In Llannerch Aeron parish (near Aberaeron) there is St Non's Church

But no link with North Wales that I have seen yet. Just Pembs, Carms, Cornwall and Britanny.

Her father (Lord Cynyr) presumably is remembered in the name of a parish near Carmarthen - Llangynnor (sometimes spelt Llangynyr).

And plenty of Llanddewis in Wales. Llanddewi Brefi is well known. :-D


+++DetEcTive+++ Report 16 Jan 2013 10:10

Why don't we English make more of our Patron Saint, or St George's Day? Because for at least the last 50 years, we've been encouraged to think more in terms of being British not English as an independent identity!!!

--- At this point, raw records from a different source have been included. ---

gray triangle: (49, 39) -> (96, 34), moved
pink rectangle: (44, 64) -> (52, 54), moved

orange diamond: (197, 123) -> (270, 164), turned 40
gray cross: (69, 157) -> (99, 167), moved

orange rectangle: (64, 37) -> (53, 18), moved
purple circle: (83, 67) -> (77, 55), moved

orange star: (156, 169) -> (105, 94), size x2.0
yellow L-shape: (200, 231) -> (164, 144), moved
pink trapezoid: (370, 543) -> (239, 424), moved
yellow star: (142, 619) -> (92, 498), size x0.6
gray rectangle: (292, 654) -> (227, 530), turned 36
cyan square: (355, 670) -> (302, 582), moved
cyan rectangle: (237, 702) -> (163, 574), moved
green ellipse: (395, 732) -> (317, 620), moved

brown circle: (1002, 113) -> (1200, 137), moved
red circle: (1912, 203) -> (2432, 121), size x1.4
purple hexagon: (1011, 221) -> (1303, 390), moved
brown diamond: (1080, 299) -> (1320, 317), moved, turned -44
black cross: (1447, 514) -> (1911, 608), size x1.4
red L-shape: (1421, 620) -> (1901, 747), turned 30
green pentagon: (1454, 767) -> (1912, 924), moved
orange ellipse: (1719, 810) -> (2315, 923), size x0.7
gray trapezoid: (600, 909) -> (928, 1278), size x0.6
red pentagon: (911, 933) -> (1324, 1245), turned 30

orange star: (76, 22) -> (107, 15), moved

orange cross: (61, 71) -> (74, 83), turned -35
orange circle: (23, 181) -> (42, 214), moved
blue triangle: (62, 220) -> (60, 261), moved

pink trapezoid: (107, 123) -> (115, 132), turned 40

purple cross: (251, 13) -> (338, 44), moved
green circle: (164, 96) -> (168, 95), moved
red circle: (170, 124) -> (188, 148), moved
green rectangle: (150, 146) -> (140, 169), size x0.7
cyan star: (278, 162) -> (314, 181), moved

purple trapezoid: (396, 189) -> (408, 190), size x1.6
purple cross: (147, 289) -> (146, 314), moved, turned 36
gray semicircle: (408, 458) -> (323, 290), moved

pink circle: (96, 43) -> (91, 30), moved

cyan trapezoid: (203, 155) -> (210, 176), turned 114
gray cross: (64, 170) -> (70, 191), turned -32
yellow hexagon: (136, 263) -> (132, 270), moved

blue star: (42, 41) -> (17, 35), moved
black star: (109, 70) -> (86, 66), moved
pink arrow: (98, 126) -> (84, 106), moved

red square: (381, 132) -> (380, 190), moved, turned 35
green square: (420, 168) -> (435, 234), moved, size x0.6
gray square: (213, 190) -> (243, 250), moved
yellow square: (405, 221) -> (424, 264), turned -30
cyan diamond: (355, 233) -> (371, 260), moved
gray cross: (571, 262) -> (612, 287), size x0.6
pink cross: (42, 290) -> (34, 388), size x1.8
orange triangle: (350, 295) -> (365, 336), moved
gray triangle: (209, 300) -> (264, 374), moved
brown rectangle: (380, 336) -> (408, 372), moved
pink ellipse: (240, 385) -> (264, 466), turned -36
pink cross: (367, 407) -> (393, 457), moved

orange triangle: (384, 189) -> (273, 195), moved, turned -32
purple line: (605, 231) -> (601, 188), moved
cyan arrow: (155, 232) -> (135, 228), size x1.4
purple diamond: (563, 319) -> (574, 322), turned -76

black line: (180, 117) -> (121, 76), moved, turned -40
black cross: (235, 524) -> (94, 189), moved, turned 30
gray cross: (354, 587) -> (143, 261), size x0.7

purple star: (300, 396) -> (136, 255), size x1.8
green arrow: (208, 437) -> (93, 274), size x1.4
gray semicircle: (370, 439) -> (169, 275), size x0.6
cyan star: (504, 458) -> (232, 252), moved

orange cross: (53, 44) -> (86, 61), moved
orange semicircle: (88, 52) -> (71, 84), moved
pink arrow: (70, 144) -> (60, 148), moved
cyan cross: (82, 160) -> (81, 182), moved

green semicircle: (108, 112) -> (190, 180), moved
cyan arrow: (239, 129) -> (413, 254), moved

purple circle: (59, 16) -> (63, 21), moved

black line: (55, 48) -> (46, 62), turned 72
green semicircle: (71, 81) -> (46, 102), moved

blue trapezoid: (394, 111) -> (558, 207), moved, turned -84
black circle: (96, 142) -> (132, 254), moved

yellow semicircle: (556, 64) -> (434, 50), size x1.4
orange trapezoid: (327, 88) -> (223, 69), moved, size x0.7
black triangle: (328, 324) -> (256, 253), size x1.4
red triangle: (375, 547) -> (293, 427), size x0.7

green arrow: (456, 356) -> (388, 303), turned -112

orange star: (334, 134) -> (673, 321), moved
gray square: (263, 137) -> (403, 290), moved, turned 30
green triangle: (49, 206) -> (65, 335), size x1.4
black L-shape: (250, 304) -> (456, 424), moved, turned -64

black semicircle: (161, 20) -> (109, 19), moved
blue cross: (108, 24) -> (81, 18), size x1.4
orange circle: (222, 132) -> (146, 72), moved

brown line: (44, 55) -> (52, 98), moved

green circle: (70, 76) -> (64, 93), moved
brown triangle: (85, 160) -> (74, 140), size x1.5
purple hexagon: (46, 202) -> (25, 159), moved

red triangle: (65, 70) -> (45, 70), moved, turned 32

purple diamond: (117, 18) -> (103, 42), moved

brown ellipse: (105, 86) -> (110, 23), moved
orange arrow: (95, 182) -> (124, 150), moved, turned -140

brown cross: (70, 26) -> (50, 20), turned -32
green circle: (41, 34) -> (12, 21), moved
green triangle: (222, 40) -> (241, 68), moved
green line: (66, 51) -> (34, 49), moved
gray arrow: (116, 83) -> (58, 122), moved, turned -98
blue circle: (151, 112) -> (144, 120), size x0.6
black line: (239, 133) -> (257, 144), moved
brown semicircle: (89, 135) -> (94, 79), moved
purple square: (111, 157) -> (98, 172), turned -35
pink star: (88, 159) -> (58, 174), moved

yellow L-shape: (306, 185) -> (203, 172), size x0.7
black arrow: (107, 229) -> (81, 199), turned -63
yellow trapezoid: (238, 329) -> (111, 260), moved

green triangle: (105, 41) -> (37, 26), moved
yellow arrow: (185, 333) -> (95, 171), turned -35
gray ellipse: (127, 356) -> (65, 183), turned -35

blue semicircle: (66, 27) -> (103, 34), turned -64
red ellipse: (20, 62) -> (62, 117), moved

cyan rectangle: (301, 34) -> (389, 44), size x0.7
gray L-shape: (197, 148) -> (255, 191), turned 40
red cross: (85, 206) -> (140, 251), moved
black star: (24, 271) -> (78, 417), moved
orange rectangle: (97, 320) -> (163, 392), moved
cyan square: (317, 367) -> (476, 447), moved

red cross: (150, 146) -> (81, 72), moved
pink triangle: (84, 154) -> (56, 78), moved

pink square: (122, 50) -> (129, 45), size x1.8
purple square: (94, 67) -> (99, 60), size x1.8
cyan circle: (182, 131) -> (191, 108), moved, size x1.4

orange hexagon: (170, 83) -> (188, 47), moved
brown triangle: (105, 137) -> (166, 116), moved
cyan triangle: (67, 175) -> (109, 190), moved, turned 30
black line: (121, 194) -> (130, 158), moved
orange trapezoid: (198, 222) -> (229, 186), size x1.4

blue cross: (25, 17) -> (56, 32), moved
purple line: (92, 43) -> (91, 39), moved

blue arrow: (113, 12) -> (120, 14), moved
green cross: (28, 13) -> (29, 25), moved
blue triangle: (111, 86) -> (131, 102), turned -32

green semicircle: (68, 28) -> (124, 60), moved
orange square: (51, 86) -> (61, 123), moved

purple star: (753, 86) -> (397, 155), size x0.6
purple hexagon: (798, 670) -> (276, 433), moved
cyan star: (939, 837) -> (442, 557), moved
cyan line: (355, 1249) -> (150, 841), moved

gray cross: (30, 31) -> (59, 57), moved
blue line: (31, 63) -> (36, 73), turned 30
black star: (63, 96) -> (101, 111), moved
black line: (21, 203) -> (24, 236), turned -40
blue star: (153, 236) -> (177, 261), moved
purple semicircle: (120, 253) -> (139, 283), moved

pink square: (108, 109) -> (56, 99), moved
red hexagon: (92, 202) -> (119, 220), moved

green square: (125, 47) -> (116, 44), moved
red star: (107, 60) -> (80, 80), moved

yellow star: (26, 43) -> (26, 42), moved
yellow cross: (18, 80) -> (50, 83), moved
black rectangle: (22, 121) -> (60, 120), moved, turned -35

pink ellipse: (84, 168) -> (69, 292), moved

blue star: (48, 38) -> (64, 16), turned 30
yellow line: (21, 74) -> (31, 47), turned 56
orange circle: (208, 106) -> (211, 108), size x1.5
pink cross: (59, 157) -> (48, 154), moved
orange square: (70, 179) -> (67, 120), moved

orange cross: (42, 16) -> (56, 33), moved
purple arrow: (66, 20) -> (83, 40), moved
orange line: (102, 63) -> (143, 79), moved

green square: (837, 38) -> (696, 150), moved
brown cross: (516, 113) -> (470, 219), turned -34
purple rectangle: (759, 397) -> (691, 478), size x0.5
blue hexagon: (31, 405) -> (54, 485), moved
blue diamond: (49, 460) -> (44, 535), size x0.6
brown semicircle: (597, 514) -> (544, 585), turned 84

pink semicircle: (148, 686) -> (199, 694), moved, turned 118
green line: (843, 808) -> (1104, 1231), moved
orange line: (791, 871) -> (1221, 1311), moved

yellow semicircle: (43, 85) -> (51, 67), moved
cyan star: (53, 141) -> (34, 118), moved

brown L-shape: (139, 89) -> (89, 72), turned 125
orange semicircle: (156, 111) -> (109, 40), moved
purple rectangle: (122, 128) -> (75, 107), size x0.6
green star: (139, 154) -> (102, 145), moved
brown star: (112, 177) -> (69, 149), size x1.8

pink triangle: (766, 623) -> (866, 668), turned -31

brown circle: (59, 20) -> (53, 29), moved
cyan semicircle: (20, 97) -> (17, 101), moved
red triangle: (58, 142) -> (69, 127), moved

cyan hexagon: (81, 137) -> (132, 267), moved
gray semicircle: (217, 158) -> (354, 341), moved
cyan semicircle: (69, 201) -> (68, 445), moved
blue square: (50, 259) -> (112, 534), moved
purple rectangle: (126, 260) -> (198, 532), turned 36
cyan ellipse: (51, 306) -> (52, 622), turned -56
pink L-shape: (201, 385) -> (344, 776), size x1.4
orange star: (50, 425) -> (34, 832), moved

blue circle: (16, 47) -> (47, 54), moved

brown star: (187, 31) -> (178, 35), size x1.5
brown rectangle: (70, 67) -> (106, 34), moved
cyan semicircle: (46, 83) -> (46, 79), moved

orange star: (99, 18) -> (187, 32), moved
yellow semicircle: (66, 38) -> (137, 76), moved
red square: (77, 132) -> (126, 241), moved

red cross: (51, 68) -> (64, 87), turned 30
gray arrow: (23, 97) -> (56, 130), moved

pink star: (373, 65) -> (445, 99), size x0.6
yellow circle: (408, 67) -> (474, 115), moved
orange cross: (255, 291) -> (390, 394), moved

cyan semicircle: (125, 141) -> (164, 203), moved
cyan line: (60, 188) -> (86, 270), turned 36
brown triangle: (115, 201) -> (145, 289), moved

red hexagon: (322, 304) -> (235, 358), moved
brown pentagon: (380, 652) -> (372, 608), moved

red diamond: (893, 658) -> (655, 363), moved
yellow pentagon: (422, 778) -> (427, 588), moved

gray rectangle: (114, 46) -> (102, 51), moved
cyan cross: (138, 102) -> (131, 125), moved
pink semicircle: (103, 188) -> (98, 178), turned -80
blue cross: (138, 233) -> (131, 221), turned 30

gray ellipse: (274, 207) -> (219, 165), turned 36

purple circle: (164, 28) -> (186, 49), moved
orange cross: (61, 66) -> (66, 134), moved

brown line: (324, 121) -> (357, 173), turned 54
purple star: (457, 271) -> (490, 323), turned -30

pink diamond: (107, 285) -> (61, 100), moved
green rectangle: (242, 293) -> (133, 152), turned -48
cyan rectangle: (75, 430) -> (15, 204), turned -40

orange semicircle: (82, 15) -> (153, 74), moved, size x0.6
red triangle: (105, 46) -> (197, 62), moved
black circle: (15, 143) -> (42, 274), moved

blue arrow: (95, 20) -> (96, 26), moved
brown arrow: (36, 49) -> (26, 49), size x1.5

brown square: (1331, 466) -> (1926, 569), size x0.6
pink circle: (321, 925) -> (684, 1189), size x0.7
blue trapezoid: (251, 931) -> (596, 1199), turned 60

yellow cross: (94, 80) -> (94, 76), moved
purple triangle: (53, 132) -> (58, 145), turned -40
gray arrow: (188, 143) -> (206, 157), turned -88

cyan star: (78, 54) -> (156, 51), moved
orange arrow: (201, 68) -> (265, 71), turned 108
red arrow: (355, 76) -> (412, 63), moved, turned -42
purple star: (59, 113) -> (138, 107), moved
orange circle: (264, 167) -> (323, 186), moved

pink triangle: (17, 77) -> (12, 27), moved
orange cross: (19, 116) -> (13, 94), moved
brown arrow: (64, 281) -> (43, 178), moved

It probably came about as an inclusive move once the post war immigration from Commonwealth countries started to become prevelant. Think 'Windrush' from the Caribbean, and the Ugandan Asians, refugees after Indian partition. Bangladesh/Pakistan genocide.

The Flag of St George in recent years has been hijacked by the BNP; the Red Rose of England by the Labour Party. So what do we have left?


JustJohn Report 16 Jan 2013 10:17

DET. You have by far the most powerful and wealthiest nation of these islands - whether we can call them the British Isles or have to settle for the Irish preference to call them the North Atlantic Islands.

Shame it is only for football and rugby that you can fly the flag without being run in. I do note a number of immigrant shopkeeperes now fly St George's flag in May.

Edit at 1033. Sorry, Meant April 23rd


+++DetEcTive+++ Report 16 Jan 2013 10:31

St George’s Day is 23 April – the flag flying in May is probably to celebrate May Day, (1st of the month and associated movable Bank Holiday) another spring festival hijacked by the Labour Party and renamed Labour Day (as in Workers)

England might well be the ‘wealthiest’ nation within the Union…which has the highest population many of whom are on State Benefits of one sort or another and has to support the less ‘wealthy’ nations within the Union. We are dependent on one another for resources, benefits and taxable income to pay for those.

It’s pointless harking back to what was, No one can change the past. We (all of us) should be considering what is now and the future.


+++DetEcTive+++ Report 16 Jan 2013 10:43

Sorry MrD - this has gone totally off topic. I'll delete if requested.